O longa-metragem conta a história de Chou e Man Choi, dois atrapalhados funcionários de uma funerária que tem como dono o sábio Mestre Gau, cujo conhecimento sobre os vampiros e seres sobrenaturais é bem vasto. Para acabar com a paz dele e de seus asseclas, um dos corpos presentes no local se revela um vampiro, e agora os três devem se unir para exterminar a criatura das trevas, mas para dificultar a tarefa, Chou se apaixona por uma perigosa fantasma, e Man Choi acaba sendo mordido pelo vampiro. Agora cabe ao mestre salvar os discípulos para que juntos cumpram sua missão.

"Mr. Vampire" não seria tão divertido sem os dois talentosos protagonistas, que são engraçadíssimos: Chou com seu jeito malandro, e Man Choi, que mais parece uma criança presa no corpo de um adulto. Ambos são responsáveis pelas melhores gafes do filme, e a química entre os dois é perfeita. Toda a transformação de Man Choi é absolutamente hilária, tendo como ponto alto o momento em que o personagem tem que ficar dançando para que o veneno do vampiro não se espalhe pelo seu corpo (é isso mesmo). Na mão de um ator menos talentoso, a cena cairia no ridículo, mas o ator nos concede gargalhadas. Outro destaque do elenco é o chefe de polícia, que é um verdadeiro paspalho. A cena em que ele é enfeitiçado por Chou e Man Choi e tira suas roupas na frente da bela Ting-Ting, é a mais engraçada do longa-metragem.


Muito bem escrito, o roteiro não perde tempo com explicações excessivas sobre os vampiros. O essencial para que o filme seja compreendido é passado entre uma piada e outra, e a obra vai encadeando situações dinâmicas em sequência, tendo foco no entretenimento do público.

A direção de Ricky Lau contribui muito para isso, e a boa e ágil montagem com a ótima direção de elenco são os maiores acertos. Menção honrosa para os efeitos visuais e a maquiagem do vampiro, que são bem caricatos, seguindo a proposta da narrativa. A luta entre o mestre Gau e a fantasma é o auge, sendo muito bem construída.

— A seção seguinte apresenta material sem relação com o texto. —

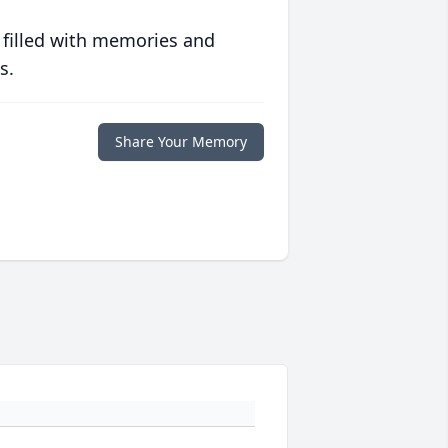
 filled with memories and
s.
Share Your Memory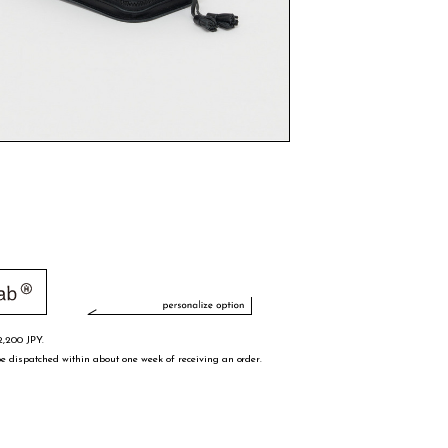
2,200 JPY.
e dispatched within about one week of receiving an order.
s
15/15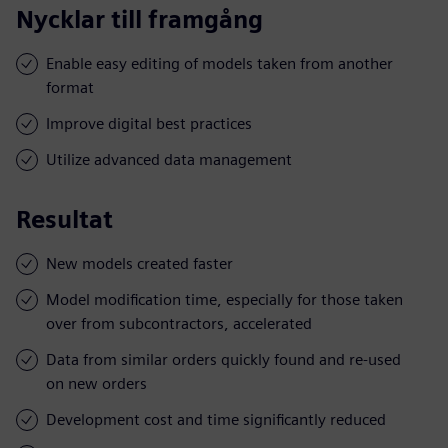
Nycklar till framgång
Enable easy editing of models taken from another
format
Improve digital best practices
Utilize advanced data management
Resultat
New models created faster
Model modification time, especially for those taken
over from subcontractors, accelerated
Data from similar orders quickly found and re-used
on new orders
Development cost and time significantly reduced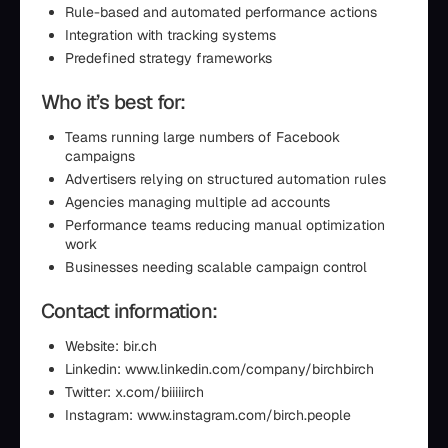
Rule-based and automated performance actions
Integration with tracking systems
Predefined strategy frameworks
Who it’s best for:
Teams running large numbers of Facebook
campaigns
Advertisers relying on structured automation rules
Agencies managing multiple ad accounts
Performance teams reducing manual optimization
work
Businesses needing scalable campaign control
Contact information:
Website: bir.ch
Linkedin: www.linkedin.com/company/birchbirch
Twitter: x.com/biiiiirch
Instagram: www.instagram.com/birch.people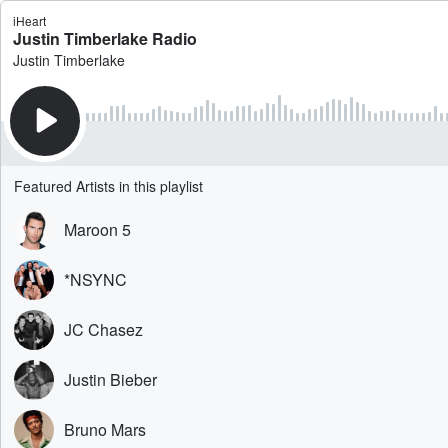
iHeart
Justin Timberlake Radio
Justin Timberlake
Featured Artists in this playlist
Maroon 5
*NSYNC
JC Chasez
Justin Bieber
Bruno Mars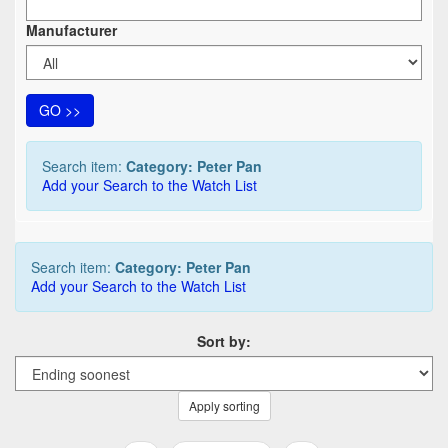
Manufacturer
GO >>
Search item:
Category: Peter Pan
Add your Search to the Watch List
Search item:
Category: Peter Pan
Add your Search to the Watch List
Sort by:
Apply sorting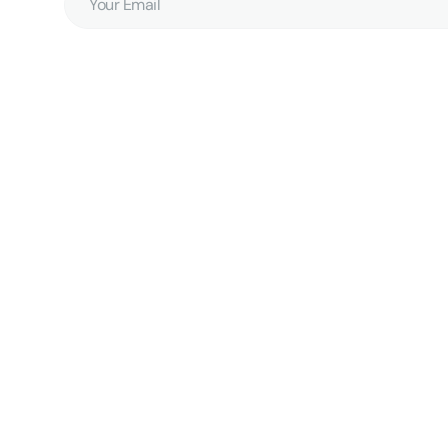
Email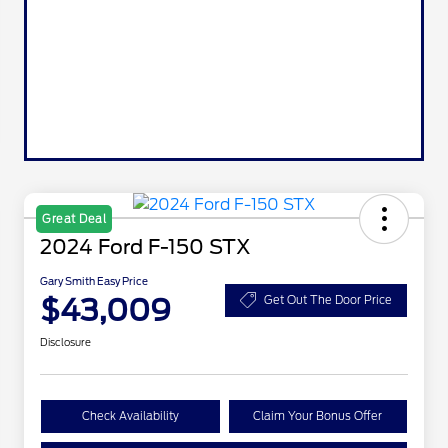
Great Deal
2024 Ford F-150 STX
Gary Smith Easy Price
$43,009
Get Out The Door Price
Disclosure
Check Availability
Claim Your Bonus Offer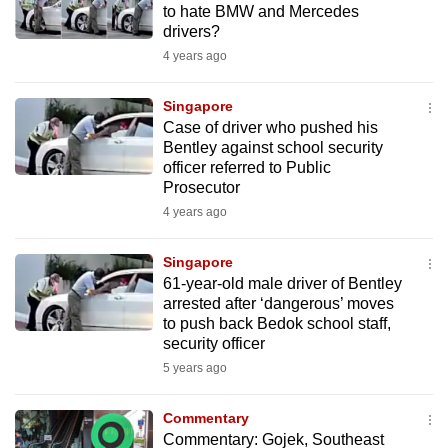
to hate BMW and Mercedes
mobile
drivers?
app.
4 years ago
Upgraded
Singapore
but
Case of driver who pushed his
Bentley against school security
still
officer referred to Public
having
Prosecutor
issues?
4 years ago
Contact
us
Singapore
61-year-old male driver of Bentley
arrested after ‘dangerous’ moves
to push back Bedok school staff,
security officer
5 years ago
Commentary
Commentary: Gojek, Southeast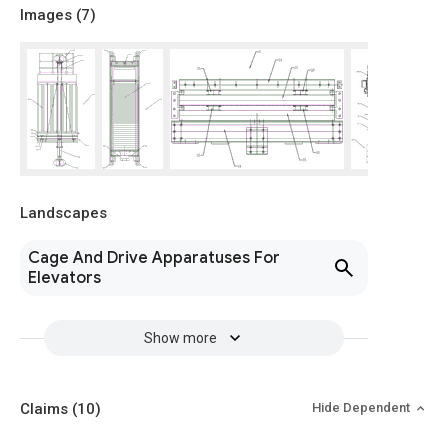
Images (
7
)
Landscapes
Cage And Drive Apparatuses For
Elevators
Show more
Claims
(10)
Hide Dependent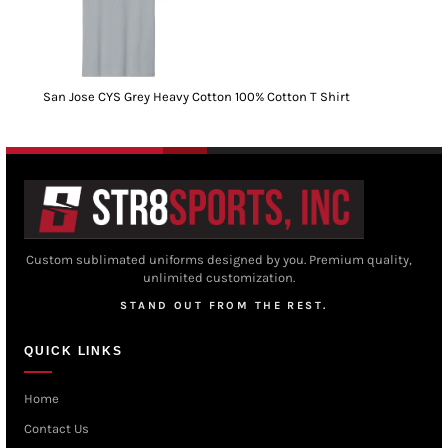
San Jose CYS Grey Heavy Cotton 100% Cotton T Shirt
Custom sublimated uniforms designed by you. Premium quality,
unlimited customization.
STAND OUT FROM THE REST.
QUICK LINKS
Home
Contact Us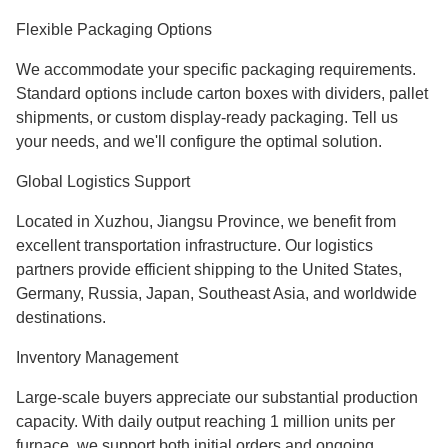
Flexible Packaging Options
We accommodate your specific packaging requirements.
Standard options include carton boxes with dividers, pallet
shipments, or custom display-ready packaging. Tell us
your needs, and we'll configure the optimal solution.
Global Logistics Support
Located in Xuzhou, Jiangsu Province, we benefit from
excellent transportation infrastructure. Our logistics
partners provide efficient shipping to the United States,
Germany, Russia, Japan, Southeast Asia, and worldwide
destinations.
Inventory Management
Large-scale buyers appreciate our substantial production
capacity. With daily output reaching 1 million units per
furnace, we support both initial orders and ongoing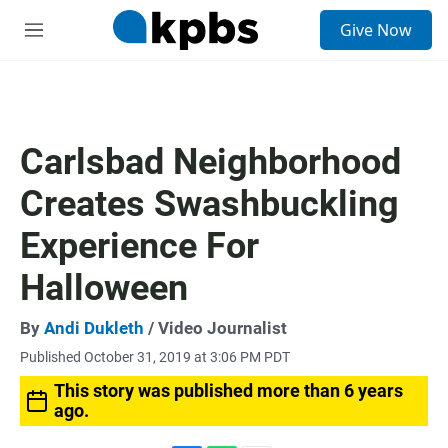
S
Give Now
e
M
a
e
r
n
c
u
h
u
Carlsbad Neighborhood
e
r
Creates Swashbuckling
y
Experience For
Halloween
By
Andi Dukleth
/ Video Journalist
Published October 31, 2019 at 3:06 PM PDT
This story was published more than 6 years
ago.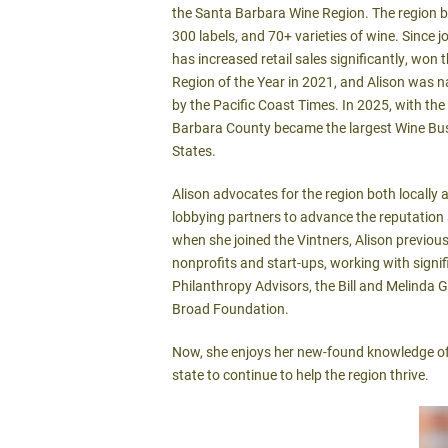
the Santa Barbara Wine Region. The region b
300 labels, and 70+ varieties of wine. Since j
has increased retail sales significantly, won
Region of the Year in 2021, and Alison was
by the Pacific Coast Times. In 2025, with th
Barbara County became the largest Wine Busi
States.
Alison advocates for the region both locally
lobbying partners to advance the reputation 
when she joined the Vintners, Alison previous
nonprofits and start-ups, working with signif
Philanthropy Advisors, the Bill and Melinda 
Broad Foundation.
Now, she enjoys her new-found knowledge of
state to continue to help the region thrive.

Quem nunca viu um filme chinês sobre vampiros, pode estranhar as criatura, ou até achá-las ridículas, mas a forma como esses são representadas, é fiel ao mito chinês vampiresco (Jiang Shi), que é totalmente diferente do mito ocidental. No folclore daquele país, uma pessoa que morre com ódio ou ressentimento, não consegue dar o último suspiro, e por isso , não consegue descansar após a morte, transformando-se num vampiro. Essas criaturas não andam, mas se locomovem através de pequenos pulos, e para pará-las deve-se colocar um pedaço de pano com alguns ideogramas em seus rostos, assim elas ficam imóveis como estátuas. Quando o vampiro entra em ação, quem ele morder também se transformará num vampiro, agora como no mito ocidental. Para quem se interessar por outros filmes sobre o mesmo tema, existe "A Lenda dos Sete Vampiros", Rigor Mortis e "Robo Vampire", em que este último, é uma produção medonha de tão trash, mostrando uma cópia de "Robocop" enfrentando vampiros.

Por: Alexander Ribeiro


                                

Um comentário :

  1. Anônimo2/04/2016

    Filme trash é comigo! Já to procurando esse pra baixar...Inclusive vocês poderiam postar mais sobre filmes trash, o terror atual tá indo de mal a pior.